- Extracted page text data:
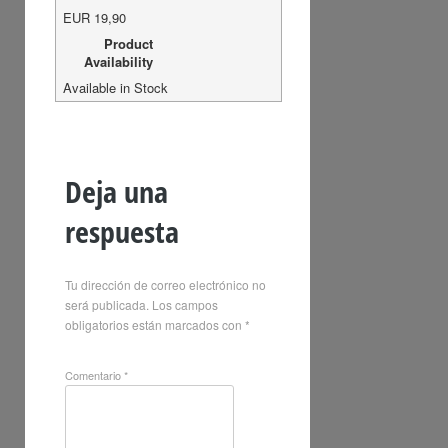
EUR
19,90
Product
Availability
Available in Stock
Deja una
respuesta
Tu dirección de correo electrónico no
será publicada.
Los campos
obligatorios están marcados con
*
Comentario
*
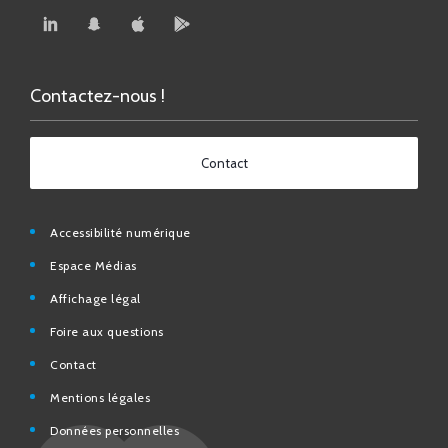
Contactez-nous !
Contact
Accessibilité numérique
Espace Médias
Affichage légal
Foire aux questions
Contact
Mentions légales
Données personnelles
N° d’urgence et utiles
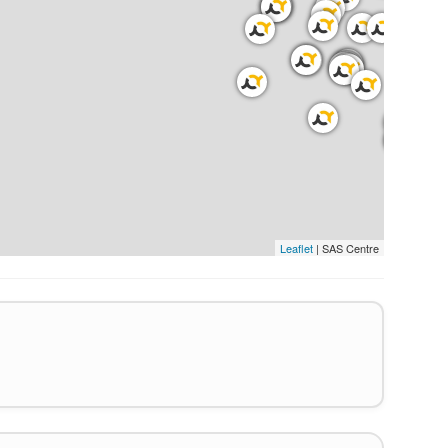
Leaflet
| SAS Centre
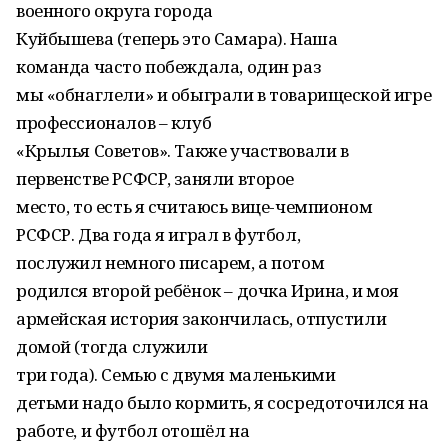
военного округа города
Куйбышева (теперь это Самара). Наша
команда часто побеждала, один раз
мы «обнаглели» и обыграли в товарищеской игре
профессионалов – клуб
«Крылья Советов». Также участвовали в
первенстве РСФСР, заняли второе
место, то есть я считаюсь вице-чемпионом
РСФСР. Два года я играл в футбол,
послужил немного писарем, а потом
родился второй ребёнок – дочка Ирина, и моя
армейская история закончилась, отпустили
домой (тогда служили
три года). Семью с двумя маленькими
детьми надо было кормить, я сосредоточился на
работе, и футбол отошёл на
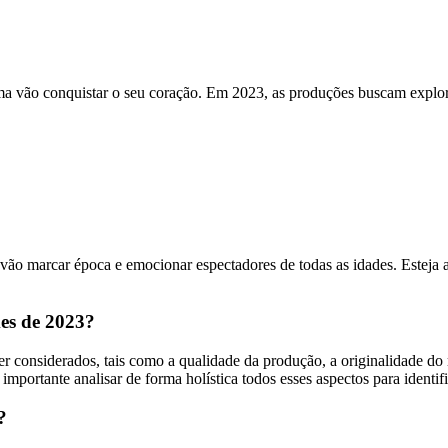
rama vão conquistar o seu coração. Em 2023, as produções buscam expl
vão marcar época e emocionar espectadores de todas as idades. Esteja 
mes de 2023?
 considerados, tais como a qualidade da produção, a originalidade do rot
É importante analisar de forma holística todos esses aspectos para ident
?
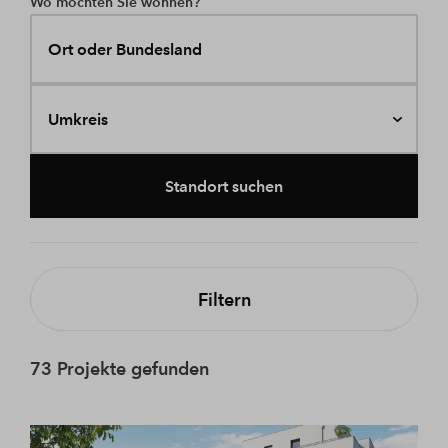
Wo möchten Sie wohnen?
Ort oder Bundesland
Umkreis
Standort suchen
Filtern
73 Projekte gefunden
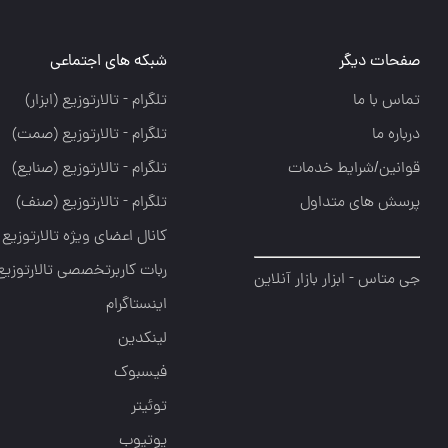
صفحات دیگر
شبکه های اجتماعی
تماس با ما
تلگرام - تالارتوزيع (ابزار)
درباره ما
تلگرام - تالارتوزيع (صمت)
قوانین/شرایط خدمات
تلگرام - تالارتوزيع (صنايع)
پرسش های متداول
تلگرام - تالارتوزیع (صنف)
کانال اعضای ویژه تالارتوزیع
ربات کاربرتخصصی تالارتوزیع
جی متاس - ابزار بازار آنلاین
اینستاگرام
لینکدین
فیسبوک
توئیتر
یوتیوب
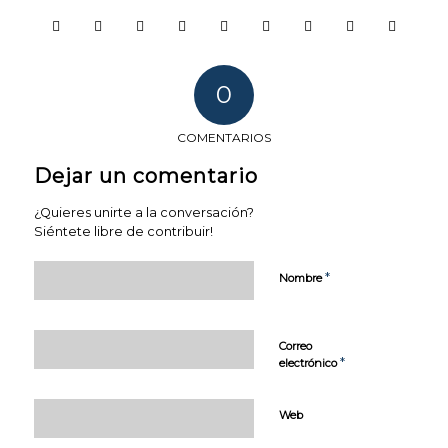
0
COMENTARIOS
Dejar un comentario
¿Quieres unirte a la conversación?
Siéntete libre de contribuir!
*
Nombre
Correo
COOKIES
*
electrónico
TÉCNICAS
NECESARIAS.
Web
Para que
nuestra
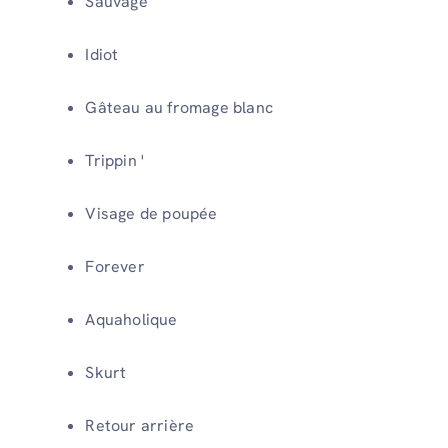
Sauvage
Idiot
Gâteau au fromage blanc
Trippin '
Visage de poupée
Forever
Aquaholique
Skurt
Retour arrière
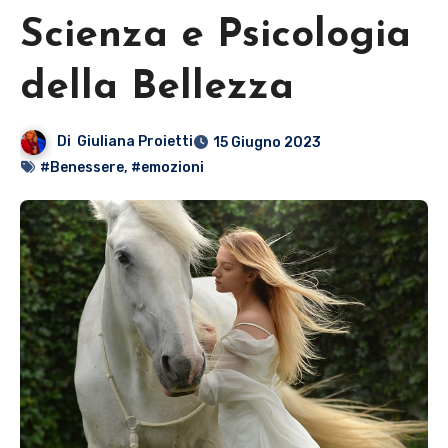
Scienza e Psicologia
della Bellezza
Di
Giuliana Proietti
15 Giugno 2023
#Benessere
,
#emozioni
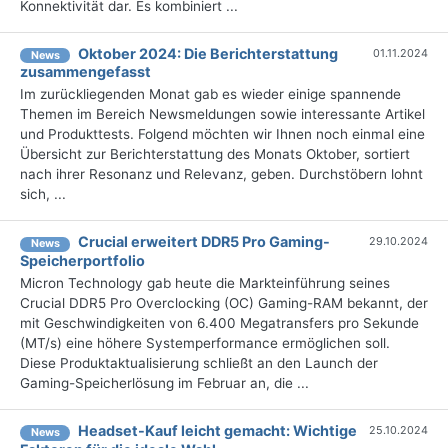
Konnektivität dar. Es kombiniert ...
Oktober 2024: Die Bericht­erstattung
01.11.2024
News
zusammengefasst
Im zurückliegenden Monat gab es wieder einige spannende
Themen im Bereich Newsmeldungen sowie interessante Artikel
und Produkttests. Folgend möchten wir Ihnen noch einmal eine
Übersicht zur Berichterstattung des Monats Oktober, sortiert
nach ihrer Resonanz und Relevanz, geben. Durchstöbern lohnt
sich, ...
Crucial erweitert DDR5 Pro Gaming-
29.10.2024
News
Speicherportfolio
Micron Technology gab heute die Markteinführung seines
Crucial DDR5 Pro Overclocking (OC) Gaming-RAM bekannt, der
mit Geschwindigkeiten von 6.400 Megatransfers pro Sekunde
(MT/s) eine höhere Systemperformance ermöglichen soll.
Diese Produktaktualisierung schließt an den Launch der
Gaming-Speicherlösung im Februar an, die ...
Headset-Kauf leicht gemacht: Wichtige
25.10.2024
News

- Exercise aim:
Could you transcribe every entry above exactly, leaving out the images?

- Task response:
EUR
19,90
Product
Availability
Available in Stock
Deja una
respuesta
Tu dirección de correo electrónico no
será publicada.
Los campos
obligatorios están marcados con
*
Comentario
*
Contactez-nous !
Contact
Accessibilité numérique
Espace Médias
Affichage légal
Foire aux questions
Contact
Mentions légales
Données personnelles
N° d’urgence et utiles
Leaflet
| SAS Centre
военного округа города
Куйбышева (теперь это Самара). Наша
команда часто побеждала, один раз
мы «обнаглели» и обыграли в товарищеской игре
профессионалов – клуб
«Крылья Советов». Также участвовали в
первенстве РСФСР, заняли второе
место, то есть я считаюсь вице-чемпионом
РСФСР. Два года я играл в футбол,
послужил немного писарем, а потом
родился второй ребёнок – дочка Ирина, и моя
армейская история закончилась, отпустили
домой (тогда служили
три года). Семью с двумя маленькими
детьми надо было кормить, я сосредоточился на
работе, и футбол отошёл на
rama vão conquistar o seu coração. Em 2023, as produções buscam expl
vão marcar época e emocionar espectadores de todas as idades. Esteja 
mes de 2023?
 considerados, tais como a qualidade da produção, a originalidade do rot
É importante analisar de forma holística todos esses aspectos para ident
?
Wo möchten Sie wohnen?
Ort oder Bundesland
Umkreis
Standort suchen
Filtern
73 Projekte gefunden
صفحات دیگر
شبکه های اجتماعی
تماس با ما
تلگرام - تالارتوزيع (ابزار)
درباره ما
تلگرام - تالارتوزيع (صمت)
قوانین/شرایط خدمات
تلگرام - تالارتوزيع (صنايع)
پرسش های متداول
تلگرام - تالارتوزیع (صنف)
کانال اعضای ویژه تالارتوزیع
ربات کاربرتخصصی تالارتوزیع
جی متاس - ابزار بازار آنلاین
اینستاگرام
لینکدین
فیسبوک
توئیتر
یوتیوب
0
COMENTARIOS
Dejar un comentario
¿Quieres unirte a la conversación?
Siéntete libre de contribuir!
*
Nombre
Correo
COOKIES
*
electrónico
TÉCNICAS
NECESARIAS.
Web
Para que
nuestra
Sauvage
Idiot
Gâteau au fromage blanc
Trippin '
Visage de poupée
Forever
Aquaholique
Skurt
Retour arrière
Scienza e Psicologia
della Bellezza
Di
Giuliana Proietti
15 Giugno 2023
#Benessere
,
#emozioni
Konnektivität dar. Es kombiniert ...
Oktober 2024: Die Bericht­erstattung
01.11.2024
News
zusammengefasst
Im zurückliegenden Monat gab es wieder einige spannende
Themen im Bereich Newsmeldungen sowie interessante Artikel
und Produkttests. Folgend möchten wir Ihnen noch einmal eine
Übersicht zur Berichterstattung des Monats Oktober, sortiert
nach ihrer Resonanz und Relevanz, geben. Durchstöbern lohnt
sich, ...
Crucial erweitert DDR5 Pro Gaming-
29.10.2024
News
Speicherportfolio
Micron Technology gab heute die Markteinführung seines
Crucial DDR5 Pro Overclocking (OC) Gaming-RAM bekannt, der
mit Geschwindigkeiten von 6.400 Megatransfers pro Sekunde
(MT/s) eine höhere Systemperformance ermöglichen soll.
Diese Produktaktualisierung schließt an den Launch der
Gaming-Speicherlösung im Februar an, die ...
Headset-Kauf leicht gemacht: Wichtige
25.10.2024
News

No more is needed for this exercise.